Figure 1.

Loss of SSCs during 9 Days of Inhibited GDNF Signaling and Their Partial Restoration 2 Months after Signaling Resumes

Adult, Ret V805A^+/+, Rosa 26^+/−, ID4-eGFP^+/− mice were injected for 9 days with vehicle (control) or with 1NA-PP1 (treated). Quantitative data are presented as mean + SEM. An asterisk indicates that treated mice differ from controls (p < 0.05).

(A) The effects of inhibition of GDNF signaling on numbers of transplantable SSCs. Two to 4 days after the last injection, germ cells from each animal were transplanted into testes of germ cell-deficient mice. Germ cells from treated and control mice were transplanted into 17 and 16 testes, respectively, and LacZ⁺ germ cell colonies per testis enumerated 2 months later. Data are presented as number of colonies per 10⁶ transplanted cells per testis.

(B) Fraction of tubule cross-sections in control and treated animals were classified as exhibiting normal spermatogenesis, incomplete spermatogenesis, or Sertoli cell-only (SCO) syndrome. Testes were collected 2 months after the last injection, 1 μm testis cross-sections were prepared and each tubule classified. Data (n = 3/group) are presented as fraction of tubule cross-sections per classification per testis.

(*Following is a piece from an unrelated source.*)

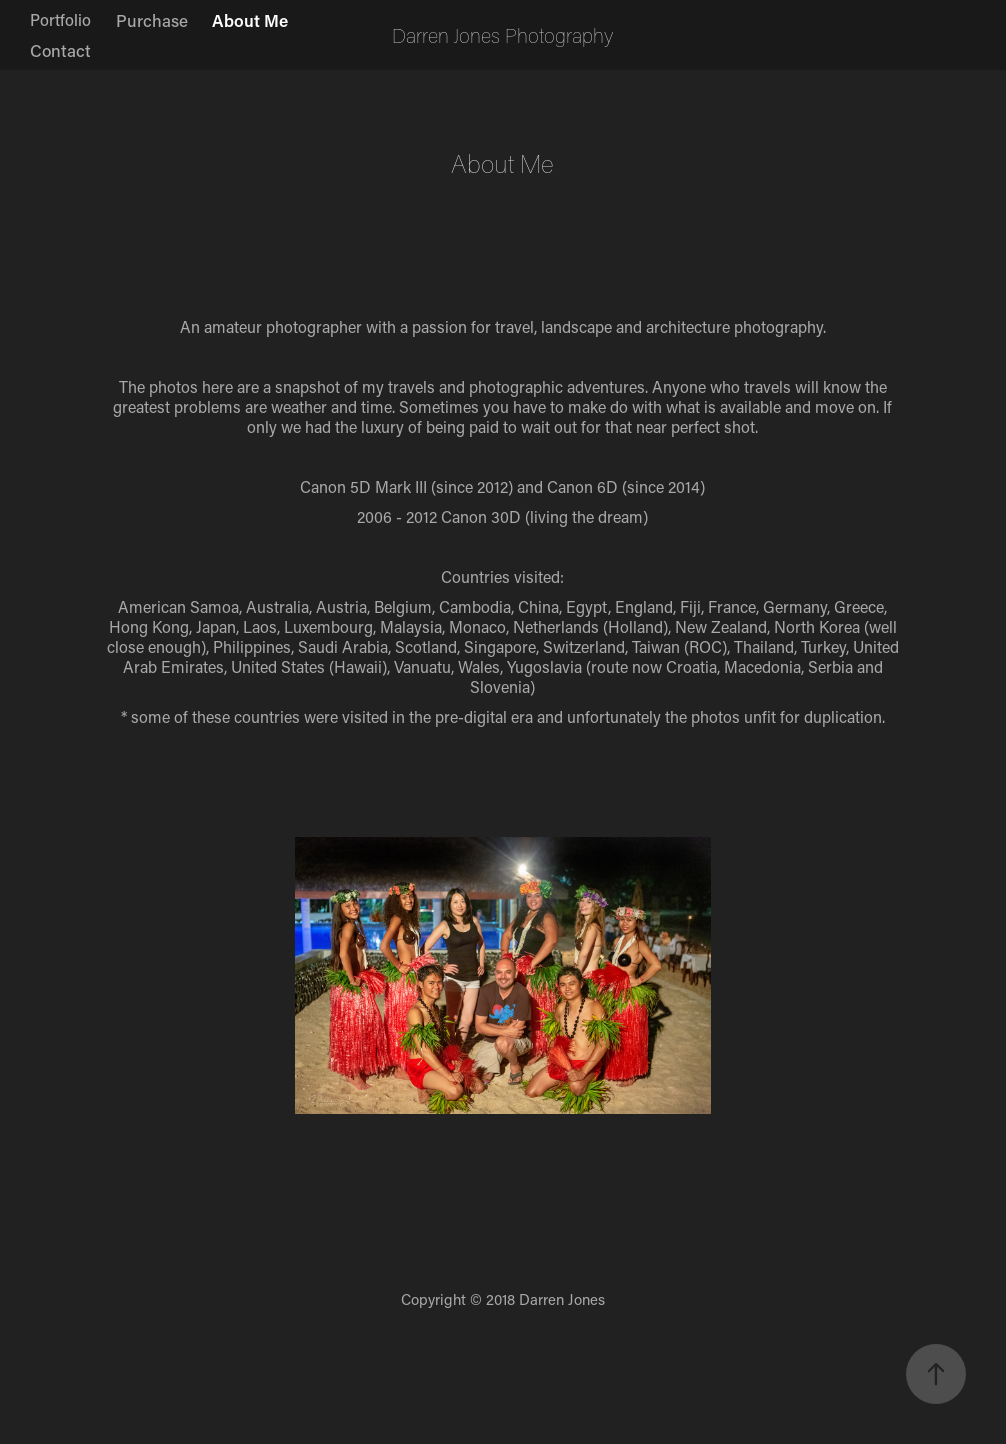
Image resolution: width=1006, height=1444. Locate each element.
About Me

(C–E). Confocal micrographs of GFRα1⁺ (red), ID4-eGFP⁺ (green) spermatogonia in tubules of control and treated mice. The two boxes on the right side of an image separate red and green channels of the left hand box. Scale bars, 40 μm. (C) Image from a control animal. (D) Image from an animal that was analyzed 2–4 days after the last injection 1NaPP1. Similar images were obtained for 75% of the surface of tubules collected 2 months after treatment. (E) The remaining 25% contained clusters of GFRα1⁺, ID4-eGFP⁺ spermatogonia.

(F) Numbers of GFRα1⁺, ID4-eGFP⁺ spermatogonia/mm² of tubule surface for control (n = 5) and treated mice analyzed 2–4 days or 2 months (n = 3/group) after the last injection.